Re: FM Group co sądzicie

Nie neguję Twojej inteligencji ale chyba nie wziąłeś pod uwage jakie koszty generuje otworzenie własnego biura projektowego.

Koszt prawie taki sam jak otworzenia działalność na cele... rozwiń

Nie neguję Twojej inteligencji ale chyba nie wziąłeś pod uwage jakie koszty generuje otworzenie własnego biura projektowego.

Koszt prawie taki sam jak otworzenia działalność na cele FM. Zusy, podatki, komputer, transpotr, telfon, księgowość. Nie widzę dużej róznicy. No poza tym że przy własnym biurze zyski idę do mnie jako włściciela a w FM dostaję jedynie ulamek ceny produktów. Reszta idzie do właściciela FM.

Minusem tego sposobu zarabiania jest to że nie ma się nad soba tzn "bata" jak sam tyłka nie ruszysz to nic nie ma,jak robisz to źle bo źle Cie nauczyli też nic nie masz.

Przy własnej działaności minus jest taki sam. Nie ma pieniędzy bez wysiłku.Ludzie anuczcie sie tego. Nikt nie rozdaje pieniedzy za darmo.

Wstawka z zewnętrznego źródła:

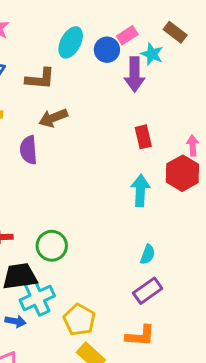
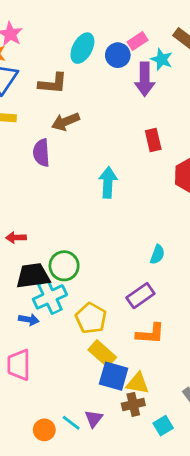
cyan arrow: (140, 191) -> (108, 182), moved
green circle: (52, 246) -> (64, 266), moved
purple rectangle: (148, 291) -> (140, 296), moved

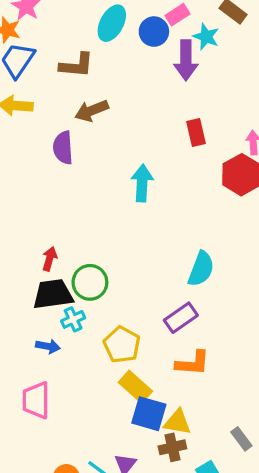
red arrow: (16, 238) -> (50, 259), moved, turned 108
cyan semicircle: (157, 255) -> (201, 269), size x1.5
cyan cross: (50, 297) -> (73, 319), size x0.6

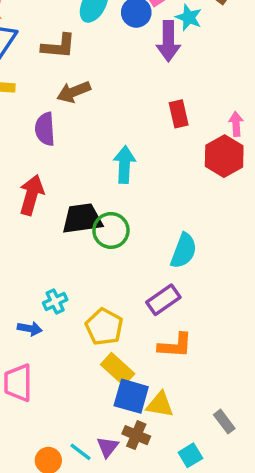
red arrow: (50, 259) -> (31, 195), moved, size x1.6
green circle: (90, 282) -> (111, 230), moved
black trapezoid: (53, 294) -> (82, 219), moved
brown cross: (172, 447) -> (136, 435), moved, turned 36

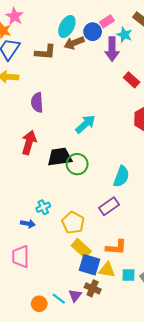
brown arrow: (74, 92) -> (74, 43), moved
red rectangle: (179, 114) -> (132, 80), moved, turned -35
cyan arrow: (124, 165) -> (85, 124), turned 45
orange L-shape: (175, 345) -> (116, 247), moved
cyan square: (190, 455) -> (129, 275), moved, turned 32

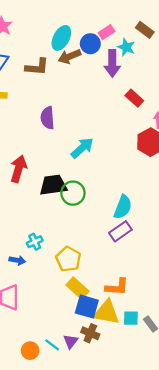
purple semicircle: (37, 102) -> (47, 118), moved
purple rectangle: (109, 206) -> (120, 231), moved
yellow triangle: (107, 270) -> (107, 312), size x1.4

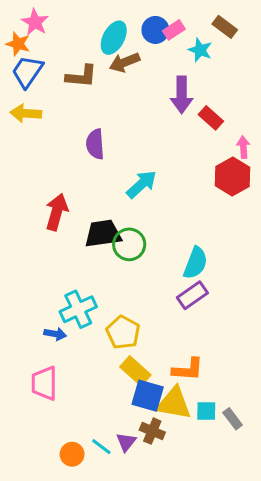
blue circle: (90, 44) -> (155, 30), moved
purple arrow: (112, 63) -> (182, 95), moved
cyan cross: (35, 242) -> (78, 309), size x1.6

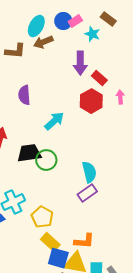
red hexagon: (233, 177) -> (91, 101), moved
cyan semicircle: (196, 263) -> (89, 172), turned -35

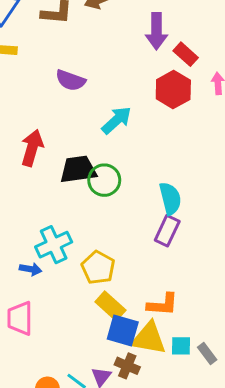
purple semicircle: (24, 95) -> (70, 80), turned -66
purple rectangle: (87, 193) -> (167, 231), turned -30

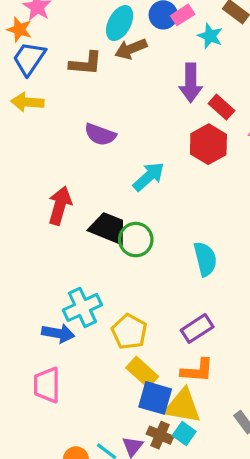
black trapezoid: (78, 169) -> (108, 228), turned 30
purple rectangle: (167, 231) -> (197, 328), moved, turned 32
blue arrow: (31, 269) -> (58, 333), size x1.4
cyan square: (181, 346) -> (184, 434), moved, turned 35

FM nie obraź się ale to klon Amway'a, Oriflame, Avon itp.Niczym się prawie nie równi.Tam wszedzie jest sosowany marketing MLM.Tak to nie nowość, FM nie wymyśliła marketingu FM.O tych firmach tez pisłay wielkie gazety bo ich WŁAŚCICIELE zbijali na nich kokosy, nie trybiki, ludzie tworzący kanały dystrybucji. Oni byli tylko narzędziem firmy przy bogazeniu sie jej właściceli.Ale pomysłu nalezy pogratulować.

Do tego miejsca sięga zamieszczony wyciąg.